• [TASK BRIEF]:
Lines in the entries below where the word "vous" shows up should each be copied.
─── RECORDS SHOWN
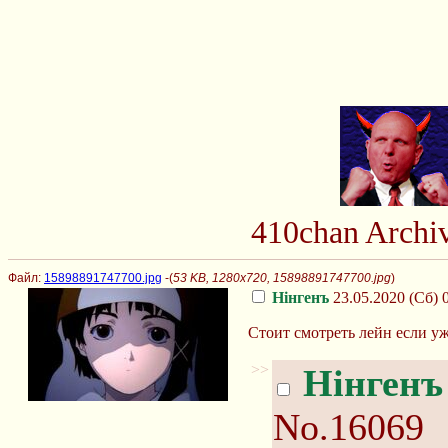
410chan Archi
Файл:
15898891747700.jpg
-(
53 KB, 1280x720, 15898891747700.jpg
)
Нінгенъ
23.05.2020 (Сб) 
Стоит смотреть лейн если уж
>>
Нінгенъ
No.16069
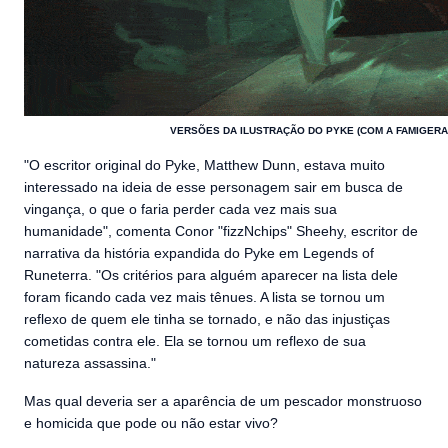
VERSÕES DA ILUSTRAÇÃO DO PYKE (COM A FAMIGERAD
"O escritor original do Pyke, Matthew Dunn, estava muito
interessado na ideia de esse personagem sair em busca de
vingança, o que o faria perder cada vez mais sua
humanidade", comenta Conor "fizzNchips" Sheehy, escritor de
narrativa da história expandida do Pyke em Legends of
Runeterra. "Os critérios para alguém aparecer na lista dele
foram ficando cada vez mais tênues. A lista se tornou um
reflexo de quem ele tinha se tornado, e não das injustiças
cometidas contra ele. Ela se tornou um reflexo de sua
natureza assassina."
Mas qual deveria ser a aparência de um pescador monstruoso
e homicida que pode ou não estar vivo?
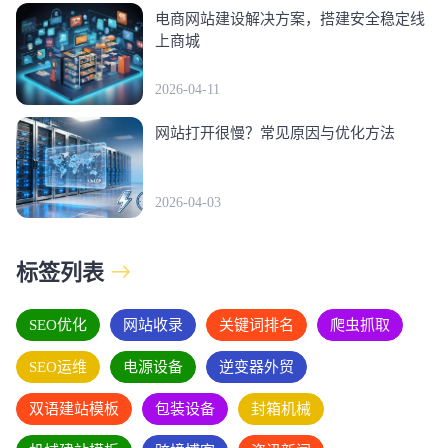
电商网站建设解决方案，搭建安全稳定线
上商城
2026-04-11
网站打开很慢？常见原因与优化方法
2026-04-03
标签列表
SEO优化
网站收录
关键词排名
爬虫抓取
SEO运维
电源设备
逆变器外贸
双语建站模板
包装设备
封箱机械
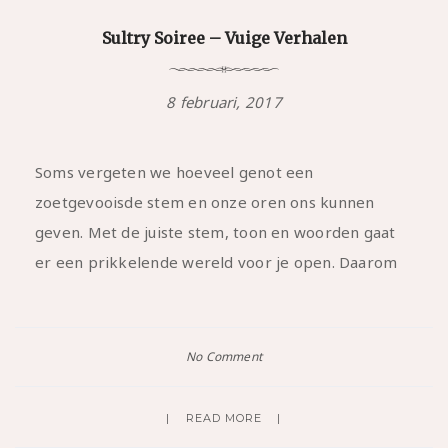
Sultry Soiree – Vuige Verhalen
8 februari, 2017
Soms vergeten we hoeveel genot een
zoetgevooisde stem en onze oren ons kunnen
geven. Met de juiste stem, toon en woorden gaat
er een prikkelende wereld voor je open. Daarom
No Comment
READ MORE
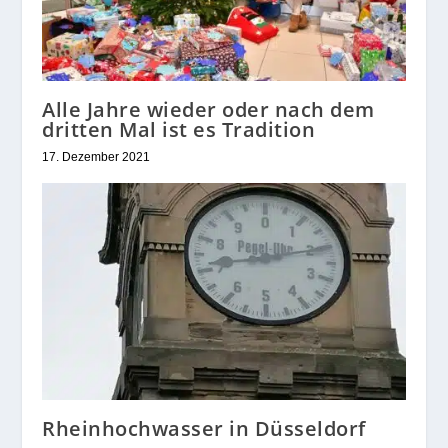
Alle Jahre wieder oder nach dem
dritten Mal ist es Tradition
17. Dezember 2021
Rheinhochwasser in Düsseldorf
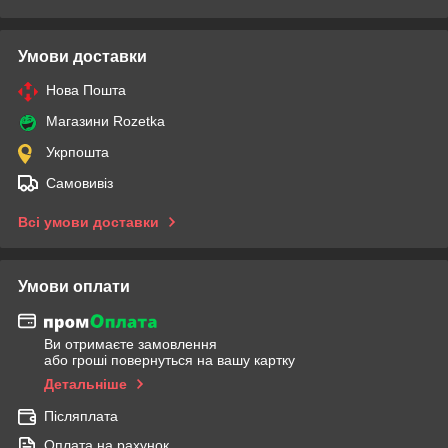
Умови доставки
Нова Пошта
Магазини Rozetka
Укрпошта
Самовивіз
Всі умови доставки
Умови оплати
Ви отримаєте замовлення
або гроші повернуться на вашу картку
Детальніше
Післяплата
Оплата на рахунок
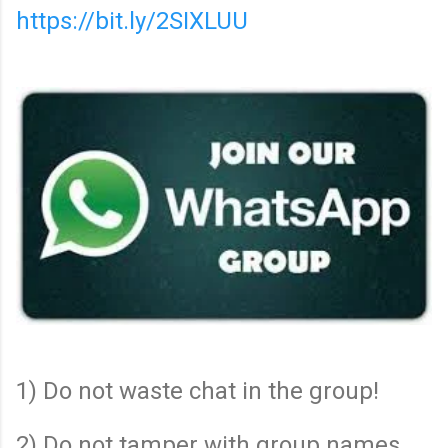
https://bit.ly/2SIXLUU
1) Do not waste chat in the group!
2) Do not tamper with group names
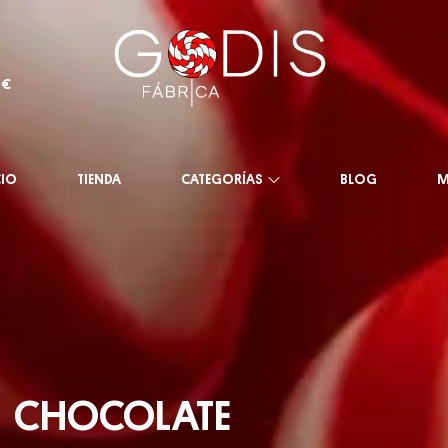
0€
CIO
TIENDA
CATEGORÍAS
BLOG
M
CHOCOLATE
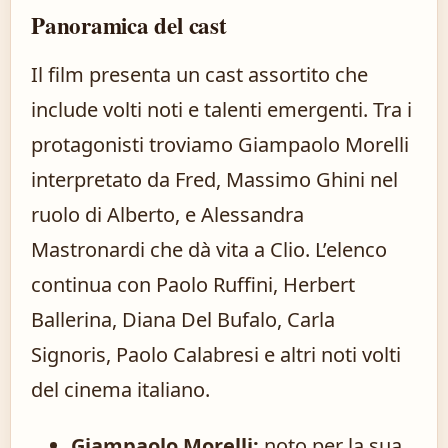
Panoramica del cast
Il film presenta un cast assortito che
include volti noti e talenti emergenti. Tra i
protagonisti troviamo Giampaolo Morelli
interpretato da Fred, Massimo Ghini nel
ruolo di Alberto, e Alessandra
Mastronardi che dà vita a Clio. L’elenco
continua con Paolo Ruffini, Herbert
Ballerina, Diana Del Bufalo, Carla
Signoris, Paolo Calabresi e altri noti volti
del cinema italiano.
Giampaolo Morelli:
noto per la sua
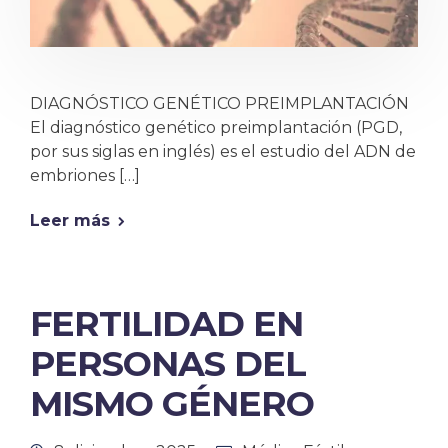
DIAGNÓSTICO GENÉTICO PREIMPLANTACIÓN
El diagnóstico genético preimplantación (PGD,
por sus siglas en inglés) es el estudio del ADN de
embriones […]
Leer más
FERTILIDAD EN
PERSONAS DEL
MISMO GÉNERO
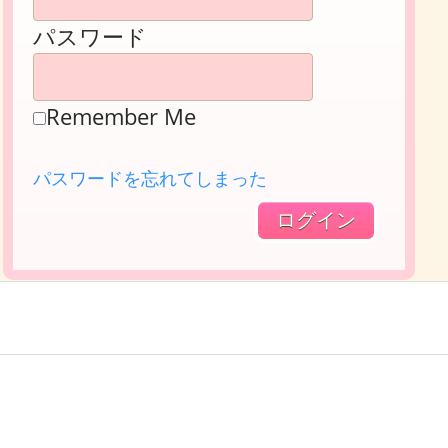
パスワード
Remember Me
パスワードを忘れてしまった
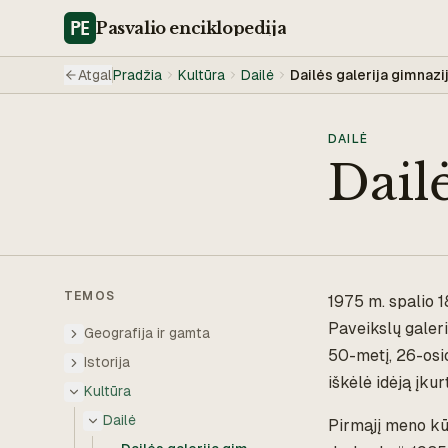
Pasvalio
enciklopedija
Atgal
Pradžia
Kultūra
Dailė
Dailės galerija gimnazi
DAILĖ
Dailė
TEMOS
1975 m. spalio 1
Paveikslų galeri
Geografija ir gamta
50-metį, 26-osi
Istorija
iškėlė idėją įkur
Kultūra
Dailė
Pirmąjį meno kū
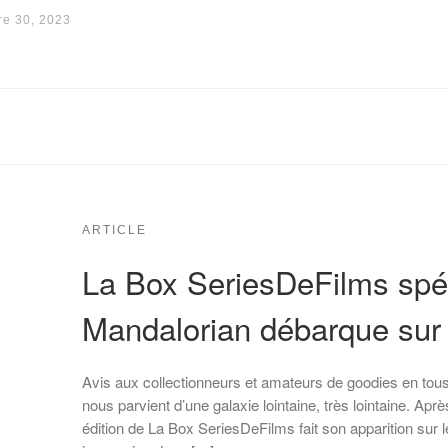
e 30, 2023
ARTICLE
La Box SeriesDeFilms spé
Mandalorian débarque sur 
Avis aux collectionneurs et amateurs de goodies en tous
nous parvient d’une galaxie lointaine, très lointaine. Ap
édition de La Box SeriesDeFilms fait son apparition sur 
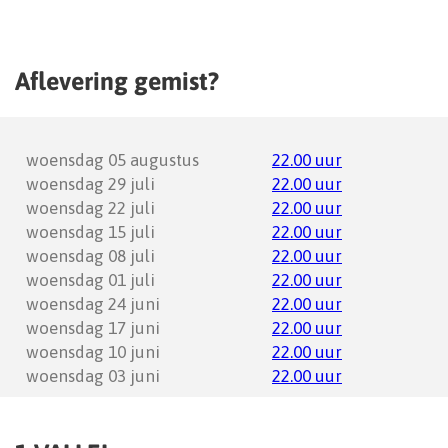
Aflevering gemist?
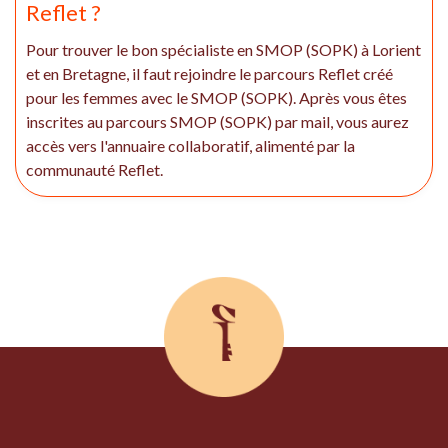
Reflet ?
Pour trouver le bon spécialiste en SMOP (SOPK) à Lorient
et en Bretagne, il faut rejoindre le parcours Reflet créé
pour les femmes avec le SMOP (SOPK). Après vous êtes
inscrites au parcours SMOP (SOPK) par mail, vous aurez
accès vers l'annuaire collaboratif, alimenté par la
communauté Reflet.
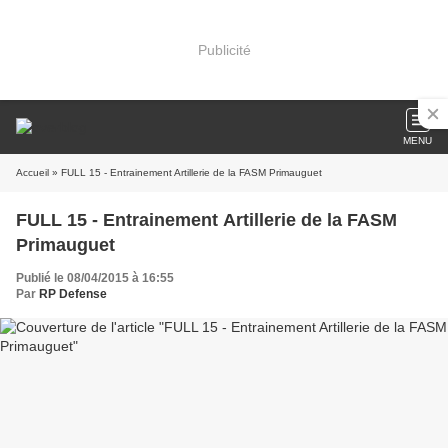
Publicité
MENU
Accueil
» FULL 15 - Entrainement Artillerie de la FASM Primauguet
FULL 15 - Entrainement Artillerie de la FASM
Primauguet
Publié le 08/04/2015 à 16:55
Par
RP Defense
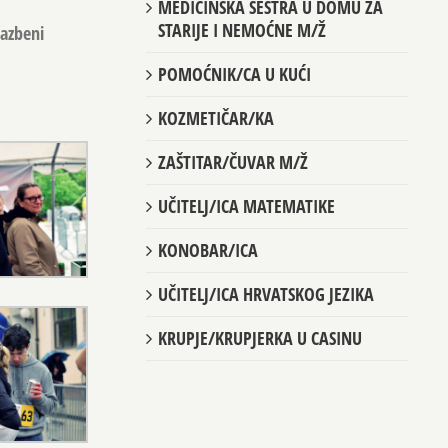
MEDICINSKA SESTRA U DOMU ZA
STARIJE I NEMOĆNE M/Ž
lazbeni
POMOĆNIK/CA U KUĆI
KOZMETIČAR/KA
ZAŠTITAR/ČUVAR M/Ž
UČITELJ/ICA MATEMATIKE
KONOBAR/ICA
UČITELJ/ICA HRVATSKOG JEZIKA
KRUPJE/KRUPJERKA U CASINU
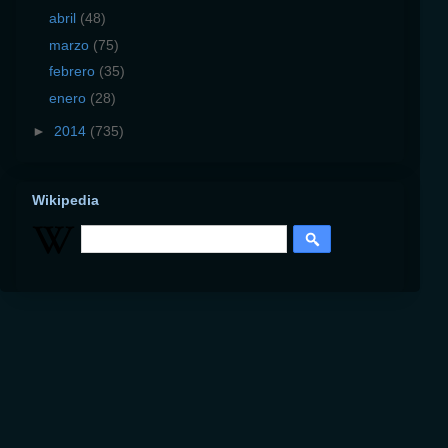
abril
(48)
marzo
(75)
febrero
(35)
enero
(28)
►
2014
(735)
Wikipedia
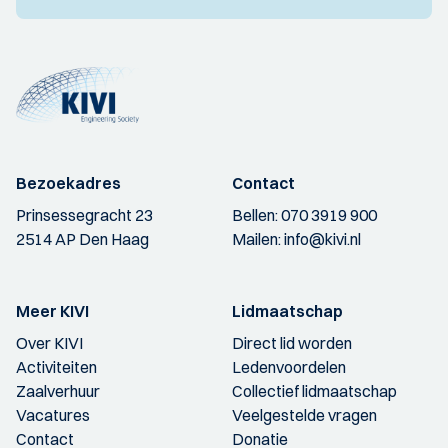
Bezoekadres
Contact
Prinsessegracht 23
Bellen:
070 3919 900
2514 AP Den Haag
Mailen:
info@kivi.nl
Meer KIVI
Lidmaatschap
Over KIVI
Direct lid worden
Activiteiten
Ledenvoordelen
Zaalverhuur
Collectief lidmaatschap
Vacatures
Veelgestelde vragen
Contact
Donatie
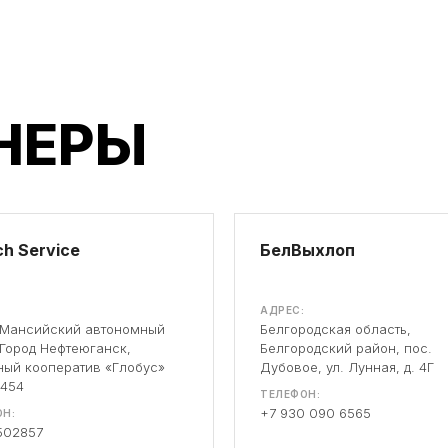
НЕРЫ
h Service
БелВыхлоп
АДРЕС:
-Мансийский автономный
Белгородская область,
 Город Нефтеюганск,
Белгородский район, пос.
ый кооператив «Глобус»
Дубовое, ул. Лунная, д. 4Г
 454
ТЕЛЕФОН:
+7 930 090 6565
Н:
502857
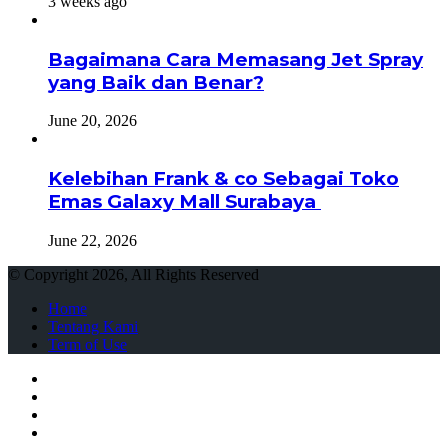
3 weeks ago
Bagaimana Cara Memasang Jet Spray
yang Baik dan Benar?
June 20, 2026
Kelebihan Frank & co Sebagai Toko
Emas Galaxy Mall Surabaya
June 22, 2026
© Copyright 2026, All Rights Reserved
Home
Tentang Kami
Term of Use
Facebook
Twitter
WhatsApp
Telegram
Close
──────
• [EXERCISE RESULT]:
pour les femmes avec le SMOP (SOPK). Après vous êtes
inscrites au parcours SMOP (SOPK) par mail, vous aurez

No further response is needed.